Geyser in the Lower Geyser Basin of Yellowstone National Park

Pink Geyser is a fountain-type geyser in the Lower Geyser Basin of Yellowstone National Park in the United States.

Pink Geyser is part of the Pink Cone Group. Other geysers in this groups include Bead Geyser, Box Spring, Dilemma Geyser, Labial Geyser, Labial's Satellite Geyser, Narcissus Geyser, and Pink Cone Geyser.

Most eruptions of Pink Geyser last about 3 to 8 minutes and reach 20 ft in height and end with a steam phase. Intervals (= eruption start to eruption start) are less than 2 to 12 hours, with a median of about 3.5 hours. (see also the GeyserTimes.org database)

Pink Geyser was named for the pinkish coloration of the geyserite around its vent, which is attributed to manganese oxide and iron oxide staining.

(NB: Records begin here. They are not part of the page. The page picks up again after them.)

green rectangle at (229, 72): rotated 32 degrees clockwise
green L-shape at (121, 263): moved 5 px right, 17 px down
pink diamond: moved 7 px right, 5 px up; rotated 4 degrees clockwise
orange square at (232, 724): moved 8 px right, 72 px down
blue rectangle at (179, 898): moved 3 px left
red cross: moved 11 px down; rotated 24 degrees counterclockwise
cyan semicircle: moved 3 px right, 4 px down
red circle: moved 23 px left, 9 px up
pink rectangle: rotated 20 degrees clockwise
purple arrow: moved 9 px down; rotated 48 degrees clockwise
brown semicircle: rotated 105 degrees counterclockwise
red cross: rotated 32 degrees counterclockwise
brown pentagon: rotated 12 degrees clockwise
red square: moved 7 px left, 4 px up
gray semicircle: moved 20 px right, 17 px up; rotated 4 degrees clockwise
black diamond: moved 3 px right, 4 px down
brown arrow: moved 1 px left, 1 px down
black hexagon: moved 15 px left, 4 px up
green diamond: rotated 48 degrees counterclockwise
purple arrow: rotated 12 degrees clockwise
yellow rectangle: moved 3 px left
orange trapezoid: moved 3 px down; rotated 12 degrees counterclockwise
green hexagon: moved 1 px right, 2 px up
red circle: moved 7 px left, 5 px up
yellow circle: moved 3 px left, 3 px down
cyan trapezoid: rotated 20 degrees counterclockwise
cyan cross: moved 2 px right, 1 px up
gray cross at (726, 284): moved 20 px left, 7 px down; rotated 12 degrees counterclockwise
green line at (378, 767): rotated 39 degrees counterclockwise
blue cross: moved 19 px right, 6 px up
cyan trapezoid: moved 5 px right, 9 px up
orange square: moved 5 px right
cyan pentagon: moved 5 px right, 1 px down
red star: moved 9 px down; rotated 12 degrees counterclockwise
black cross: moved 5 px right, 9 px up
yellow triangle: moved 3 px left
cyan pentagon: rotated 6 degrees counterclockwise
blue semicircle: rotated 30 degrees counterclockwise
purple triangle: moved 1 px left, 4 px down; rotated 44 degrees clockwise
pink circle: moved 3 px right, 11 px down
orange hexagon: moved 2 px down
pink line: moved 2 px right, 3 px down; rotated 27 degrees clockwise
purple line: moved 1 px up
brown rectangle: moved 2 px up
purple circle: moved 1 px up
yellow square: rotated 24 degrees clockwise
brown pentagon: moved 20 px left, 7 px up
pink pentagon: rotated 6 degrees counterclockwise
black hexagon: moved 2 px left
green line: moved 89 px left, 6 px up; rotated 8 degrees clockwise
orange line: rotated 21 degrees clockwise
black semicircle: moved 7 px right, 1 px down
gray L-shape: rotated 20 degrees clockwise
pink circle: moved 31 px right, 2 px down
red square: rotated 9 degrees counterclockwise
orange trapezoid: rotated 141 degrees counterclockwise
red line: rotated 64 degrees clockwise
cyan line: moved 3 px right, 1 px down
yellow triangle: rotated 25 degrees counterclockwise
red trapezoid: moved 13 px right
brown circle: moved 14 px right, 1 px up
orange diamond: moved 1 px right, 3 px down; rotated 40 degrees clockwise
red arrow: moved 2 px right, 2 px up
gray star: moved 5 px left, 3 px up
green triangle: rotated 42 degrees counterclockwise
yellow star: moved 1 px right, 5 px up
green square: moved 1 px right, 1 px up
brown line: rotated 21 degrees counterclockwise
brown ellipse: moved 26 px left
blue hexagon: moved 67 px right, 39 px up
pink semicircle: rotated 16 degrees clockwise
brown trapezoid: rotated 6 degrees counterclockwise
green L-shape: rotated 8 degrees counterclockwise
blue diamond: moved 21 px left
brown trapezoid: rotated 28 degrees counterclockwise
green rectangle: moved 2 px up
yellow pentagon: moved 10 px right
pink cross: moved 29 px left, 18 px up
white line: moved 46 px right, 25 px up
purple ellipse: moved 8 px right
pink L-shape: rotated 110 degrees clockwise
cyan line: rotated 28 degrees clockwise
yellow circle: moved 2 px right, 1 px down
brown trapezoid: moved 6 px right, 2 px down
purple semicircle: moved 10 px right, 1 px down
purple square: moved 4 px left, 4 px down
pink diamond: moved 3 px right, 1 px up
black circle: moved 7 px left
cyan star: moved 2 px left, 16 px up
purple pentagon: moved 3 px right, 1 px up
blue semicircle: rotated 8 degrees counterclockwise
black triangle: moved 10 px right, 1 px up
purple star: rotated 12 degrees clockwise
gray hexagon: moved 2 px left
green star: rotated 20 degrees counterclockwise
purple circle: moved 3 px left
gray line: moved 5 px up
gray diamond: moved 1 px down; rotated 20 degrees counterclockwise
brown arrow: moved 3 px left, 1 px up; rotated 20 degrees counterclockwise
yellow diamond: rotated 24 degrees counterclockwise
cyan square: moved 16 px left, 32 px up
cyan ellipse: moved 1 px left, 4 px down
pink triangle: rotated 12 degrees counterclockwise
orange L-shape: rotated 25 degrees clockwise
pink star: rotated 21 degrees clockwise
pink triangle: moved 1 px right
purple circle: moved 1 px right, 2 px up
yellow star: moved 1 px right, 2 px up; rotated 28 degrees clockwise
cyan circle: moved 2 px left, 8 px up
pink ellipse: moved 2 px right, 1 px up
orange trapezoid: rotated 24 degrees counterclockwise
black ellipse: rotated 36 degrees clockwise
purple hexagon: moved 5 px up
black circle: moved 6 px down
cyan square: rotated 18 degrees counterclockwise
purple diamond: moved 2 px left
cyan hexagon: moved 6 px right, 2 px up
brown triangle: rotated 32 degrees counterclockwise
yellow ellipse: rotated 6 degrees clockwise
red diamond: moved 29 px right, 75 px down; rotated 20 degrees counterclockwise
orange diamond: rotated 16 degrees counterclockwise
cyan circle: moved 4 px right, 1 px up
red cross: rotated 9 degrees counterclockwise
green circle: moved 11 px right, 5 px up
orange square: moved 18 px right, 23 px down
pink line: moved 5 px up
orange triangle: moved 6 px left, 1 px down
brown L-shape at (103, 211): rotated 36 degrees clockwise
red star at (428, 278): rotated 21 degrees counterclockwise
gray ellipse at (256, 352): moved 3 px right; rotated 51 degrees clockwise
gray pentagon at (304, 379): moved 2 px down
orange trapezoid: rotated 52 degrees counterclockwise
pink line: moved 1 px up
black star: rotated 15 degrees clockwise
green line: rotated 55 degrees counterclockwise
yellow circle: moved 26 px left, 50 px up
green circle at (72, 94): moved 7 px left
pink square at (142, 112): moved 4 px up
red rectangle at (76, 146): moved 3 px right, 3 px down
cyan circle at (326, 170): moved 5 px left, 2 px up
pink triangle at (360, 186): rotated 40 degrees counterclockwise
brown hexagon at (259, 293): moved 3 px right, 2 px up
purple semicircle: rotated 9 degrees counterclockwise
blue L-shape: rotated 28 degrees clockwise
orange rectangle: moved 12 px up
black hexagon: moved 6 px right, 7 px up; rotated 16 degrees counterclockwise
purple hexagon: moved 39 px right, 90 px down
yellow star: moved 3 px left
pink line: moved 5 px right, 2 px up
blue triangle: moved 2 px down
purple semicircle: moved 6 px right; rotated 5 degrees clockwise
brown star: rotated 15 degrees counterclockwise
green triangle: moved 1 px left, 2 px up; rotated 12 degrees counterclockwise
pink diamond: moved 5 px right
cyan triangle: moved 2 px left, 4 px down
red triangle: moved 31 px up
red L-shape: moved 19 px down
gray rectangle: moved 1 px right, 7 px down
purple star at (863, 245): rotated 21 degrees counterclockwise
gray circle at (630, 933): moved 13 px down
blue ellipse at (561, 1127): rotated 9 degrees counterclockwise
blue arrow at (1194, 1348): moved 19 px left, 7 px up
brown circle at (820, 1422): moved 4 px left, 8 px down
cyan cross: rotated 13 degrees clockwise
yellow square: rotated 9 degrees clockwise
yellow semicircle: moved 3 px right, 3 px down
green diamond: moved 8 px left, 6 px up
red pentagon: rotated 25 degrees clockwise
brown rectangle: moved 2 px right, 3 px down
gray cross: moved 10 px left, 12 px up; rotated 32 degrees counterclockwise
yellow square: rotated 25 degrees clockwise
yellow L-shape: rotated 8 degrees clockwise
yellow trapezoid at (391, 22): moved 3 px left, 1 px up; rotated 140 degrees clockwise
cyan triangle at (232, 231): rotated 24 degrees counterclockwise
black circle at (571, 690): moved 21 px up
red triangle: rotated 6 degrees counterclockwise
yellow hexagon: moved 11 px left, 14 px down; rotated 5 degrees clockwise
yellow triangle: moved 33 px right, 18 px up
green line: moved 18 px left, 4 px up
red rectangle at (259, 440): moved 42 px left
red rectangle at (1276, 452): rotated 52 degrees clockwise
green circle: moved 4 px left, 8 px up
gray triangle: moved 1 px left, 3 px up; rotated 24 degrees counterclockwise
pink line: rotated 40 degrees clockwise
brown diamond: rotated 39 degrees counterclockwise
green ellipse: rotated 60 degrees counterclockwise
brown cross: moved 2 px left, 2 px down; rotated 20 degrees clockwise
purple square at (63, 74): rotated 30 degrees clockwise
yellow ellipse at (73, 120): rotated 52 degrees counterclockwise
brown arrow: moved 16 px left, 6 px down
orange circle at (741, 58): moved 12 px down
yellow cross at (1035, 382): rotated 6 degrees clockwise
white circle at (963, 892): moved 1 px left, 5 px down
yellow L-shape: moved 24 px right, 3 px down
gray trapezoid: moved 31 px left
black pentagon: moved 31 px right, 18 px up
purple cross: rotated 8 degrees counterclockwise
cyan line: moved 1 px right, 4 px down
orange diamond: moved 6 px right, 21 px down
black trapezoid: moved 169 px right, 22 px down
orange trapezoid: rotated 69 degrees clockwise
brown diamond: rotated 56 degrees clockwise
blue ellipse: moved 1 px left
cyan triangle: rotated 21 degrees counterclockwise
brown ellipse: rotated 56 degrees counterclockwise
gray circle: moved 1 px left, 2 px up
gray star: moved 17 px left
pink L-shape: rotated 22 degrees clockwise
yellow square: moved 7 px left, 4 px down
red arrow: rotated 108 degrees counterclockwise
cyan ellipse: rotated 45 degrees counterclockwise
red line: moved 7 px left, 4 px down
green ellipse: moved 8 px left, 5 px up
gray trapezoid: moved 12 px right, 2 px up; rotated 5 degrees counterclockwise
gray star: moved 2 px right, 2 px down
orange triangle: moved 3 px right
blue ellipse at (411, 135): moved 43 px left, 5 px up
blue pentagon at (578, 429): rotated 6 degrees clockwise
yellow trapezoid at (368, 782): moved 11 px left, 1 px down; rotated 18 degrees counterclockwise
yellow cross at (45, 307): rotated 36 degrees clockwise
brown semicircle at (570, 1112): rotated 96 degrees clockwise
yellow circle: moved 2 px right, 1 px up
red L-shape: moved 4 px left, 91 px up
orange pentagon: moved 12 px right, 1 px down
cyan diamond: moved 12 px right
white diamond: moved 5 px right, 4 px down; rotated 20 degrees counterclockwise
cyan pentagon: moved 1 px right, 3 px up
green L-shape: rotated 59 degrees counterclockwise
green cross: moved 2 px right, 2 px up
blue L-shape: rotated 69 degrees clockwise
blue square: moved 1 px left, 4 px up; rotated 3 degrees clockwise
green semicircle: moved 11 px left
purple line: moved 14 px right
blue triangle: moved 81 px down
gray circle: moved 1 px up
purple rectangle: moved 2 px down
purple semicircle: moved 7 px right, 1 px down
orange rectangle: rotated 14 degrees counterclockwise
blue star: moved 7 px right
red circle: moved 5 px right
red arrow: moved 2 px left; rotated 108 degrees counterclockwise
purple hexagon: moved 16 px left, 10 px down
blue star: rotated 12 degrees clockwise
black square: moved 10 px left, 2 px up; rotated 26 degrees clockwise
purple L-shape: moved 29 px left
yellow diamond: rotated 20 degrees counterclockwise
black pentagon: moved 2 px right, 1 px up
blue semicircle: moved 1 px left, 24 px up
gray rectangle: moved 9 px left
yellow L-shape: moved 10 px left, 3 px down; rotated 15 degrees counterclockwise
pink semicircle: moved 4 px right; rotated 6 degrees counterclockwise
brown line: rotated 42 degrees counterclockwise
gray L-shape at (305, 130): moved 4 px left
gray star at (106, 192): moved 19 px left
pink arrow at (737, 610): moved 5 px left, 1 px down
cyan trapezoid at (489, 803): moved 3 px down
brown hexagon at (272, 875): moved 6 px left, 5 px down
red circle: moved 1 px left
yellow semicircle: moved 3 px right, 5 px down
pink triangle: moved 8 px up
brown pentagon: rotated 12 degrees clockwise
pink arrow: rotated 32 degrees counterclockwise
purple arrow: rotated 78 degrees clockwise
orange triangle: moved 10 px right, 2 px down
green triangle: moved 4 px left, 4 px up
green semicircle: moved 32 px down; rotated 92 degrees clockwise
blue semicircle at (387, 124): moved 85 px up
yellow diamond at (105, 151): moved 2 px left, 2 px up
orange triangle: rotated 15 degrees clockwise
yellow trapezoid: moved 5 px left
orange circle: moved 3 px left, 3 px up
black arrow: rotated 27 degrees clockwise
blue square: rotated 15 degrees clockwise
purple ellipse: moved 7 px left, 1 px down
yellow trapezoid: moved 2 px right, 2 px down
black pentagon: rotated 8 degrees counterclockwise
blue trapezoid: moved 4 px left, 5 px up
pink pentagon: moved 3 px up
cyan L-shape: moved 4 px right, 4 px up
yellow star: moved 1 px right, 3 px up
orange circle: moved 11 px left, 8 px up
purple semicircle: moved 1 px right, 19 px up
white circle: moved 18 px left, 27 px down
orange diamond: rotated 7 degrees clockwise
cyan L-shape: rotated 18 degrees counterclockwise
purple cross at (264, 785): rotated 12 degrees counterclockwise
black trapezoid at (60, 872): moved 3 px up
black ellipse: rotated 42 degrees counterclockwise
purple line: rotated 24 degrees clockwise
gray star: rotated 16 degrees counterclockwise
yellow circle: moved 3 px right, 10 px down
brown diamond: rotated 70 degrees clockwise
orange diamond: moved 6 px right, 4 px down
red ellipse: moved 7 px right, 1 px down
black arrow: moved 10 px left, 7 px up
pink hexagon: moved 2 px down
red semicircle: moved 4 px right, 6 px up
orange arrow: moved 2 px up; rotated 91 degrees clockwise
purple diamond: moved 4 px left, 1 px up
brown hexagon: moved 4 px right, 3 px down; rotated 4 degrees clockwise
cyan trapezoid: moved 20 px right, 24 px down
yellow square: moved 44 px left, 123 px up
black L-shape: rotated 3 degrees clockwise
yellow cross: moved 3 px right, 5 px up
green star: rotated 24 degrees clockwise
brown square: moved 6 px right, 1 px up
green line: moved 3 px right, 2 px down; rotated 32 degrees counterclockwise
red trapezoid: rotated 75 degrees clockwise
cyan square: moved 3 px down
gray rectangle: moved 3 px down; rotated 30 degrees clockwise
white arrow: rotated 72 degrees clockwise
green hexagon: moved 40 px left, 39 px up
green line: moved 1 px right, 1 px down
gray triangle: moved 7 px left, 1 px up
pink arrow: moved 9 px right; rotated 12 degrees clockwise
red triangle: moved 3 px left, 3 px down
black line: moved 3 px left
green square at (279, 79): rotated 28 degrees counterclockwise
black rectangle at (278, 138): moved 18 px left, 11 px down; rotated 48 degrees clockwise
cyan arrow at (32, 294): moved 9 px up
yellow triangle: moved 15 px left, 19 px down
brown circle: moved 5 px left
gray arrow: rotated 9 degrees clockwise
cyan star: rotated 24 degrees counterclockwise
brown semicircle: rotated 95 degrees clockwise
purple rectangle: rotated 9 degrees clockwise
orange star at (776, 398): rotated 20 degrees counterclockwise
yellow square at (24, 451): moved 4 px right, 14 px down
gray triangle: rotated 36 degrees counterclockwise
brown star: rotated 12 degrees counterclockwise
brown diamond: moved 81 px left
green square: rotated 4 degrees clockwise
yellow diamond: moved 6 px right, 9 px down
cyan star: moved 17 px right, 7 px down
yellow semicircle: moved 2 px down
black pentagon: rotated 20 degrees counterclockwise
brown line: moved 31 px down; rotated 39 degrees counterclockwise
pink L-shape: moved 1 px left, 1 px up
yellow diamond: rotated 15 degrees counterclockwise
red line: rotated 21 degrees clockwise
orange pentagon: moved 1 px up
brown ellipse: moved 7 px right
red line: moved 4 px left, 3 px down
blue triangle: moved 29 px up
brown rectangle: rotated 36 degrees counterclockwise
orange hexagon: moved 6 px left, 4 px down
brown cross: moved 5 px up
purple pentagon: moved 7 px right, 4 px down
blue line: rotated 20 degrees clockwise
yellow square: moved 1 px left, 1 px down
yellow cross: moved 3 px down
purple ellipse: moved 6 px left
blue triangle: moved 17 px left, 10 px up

Similar colors occur at nearby geysers, including Pink Cone Geyser and Narcissus Geyser. This indicates a common water chemistry, but their eruptive behaviors do not affect each other.

Pink Geyser is susceptible to seismic activity. Before the 1983 Borah Peak earthquake, it only erupted twice a day. Following the quake, its interval shortened to between 5 and 7 hours. The 2002 Denali earthquake shortened the intervals even more.